A 64-year-old woman presenting with rapidly progressive dementia, brain magnetic resonance imaging revealed a diffuse leukoencephalopathy without gadolinium enhancement, and the 14.3.3 protein was found to be positive in the cerebrospinal fluid. An electroencephalogram showed diffused slow waves and epileptic seizures without periodic paroxysmal activity. The patient died 3 months after onset of symptoms, and an autopsy restricted to the brain was performed. Gross examination was not informative, and only microscopic examination permitted identification of scattered lymphomatous cells on all sections from the brain hemispheres, brain stems and cerebellum. Immunopositivity of these tumor cells for CD20 attested their B phenotype 23)
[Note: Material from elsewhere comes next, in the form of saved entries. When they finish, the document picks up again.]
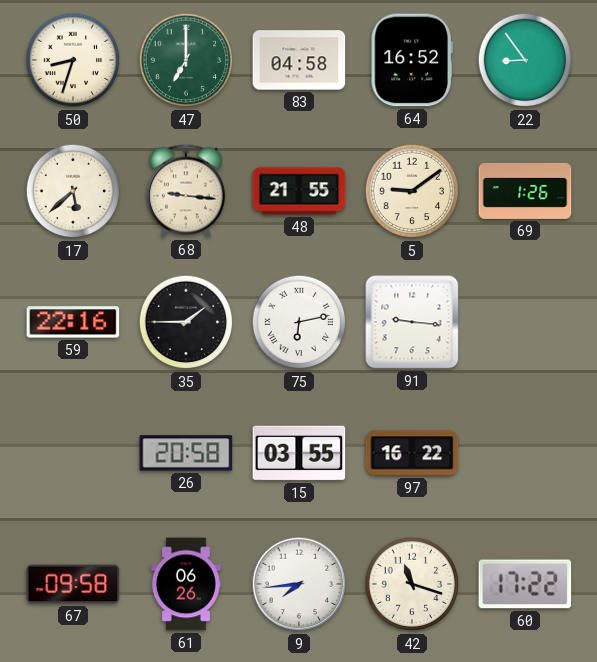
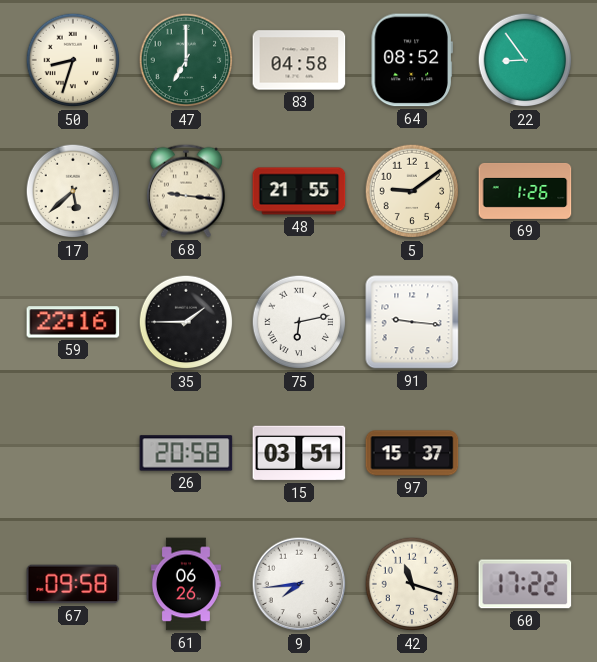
64: 16:52 -> 08:52
15: 03:55 -> 03:51
97: 16:22 -> 15:37
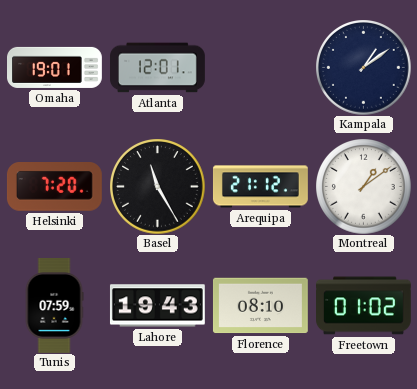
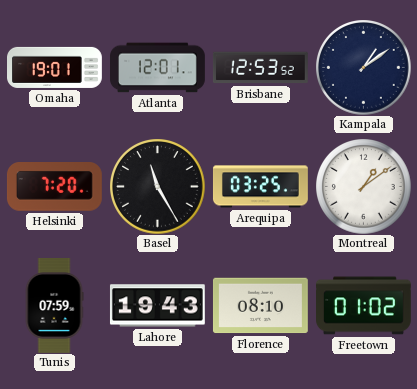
Brisbane: none -> 12:53
Arequipa: 21:12 -> 03:25
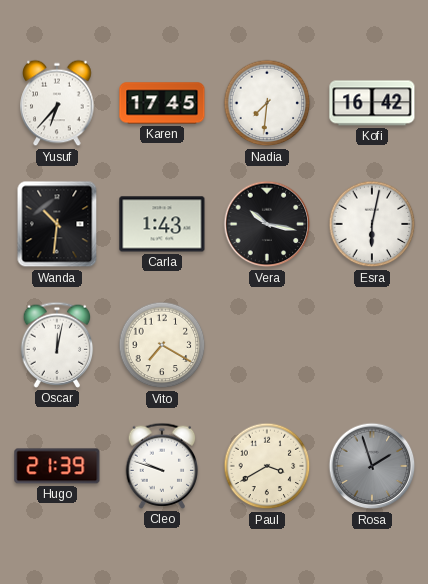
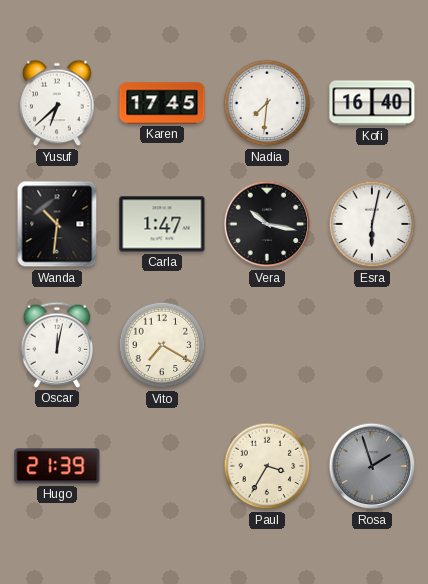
Yusuf: 6:37 -> 6:38
Kofi: 16:42 -> 16:40
Carla: 1:43 -> 1:47
Cleo: 9:48 -> none
Paul: 3:40 -> 3:35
A case of an elderly patient referred to a tertiary-care center for further evaluation of a rapidly progressive dementia, whose definitive diagnosis was delayed by nonspecific MRI findings, presence of 14-3-3 protein in the CSF, and nonspecific cutaneous lesions. At brain biopsy, he was thought to have a diffusely infiltrating lymphoma, with distinctive immunohistochemical features.
This case is notable in that it presents a patient with progressive dementia whose diagnosis of primary central nervous system lymphoma (PCNSL) was delayed because of the lymphoma’s atypical diffusely infiltrating nature. Awareness of this unique presentation may hasten the time between clinical presentation, diagnosis, and subsequent treatment 24).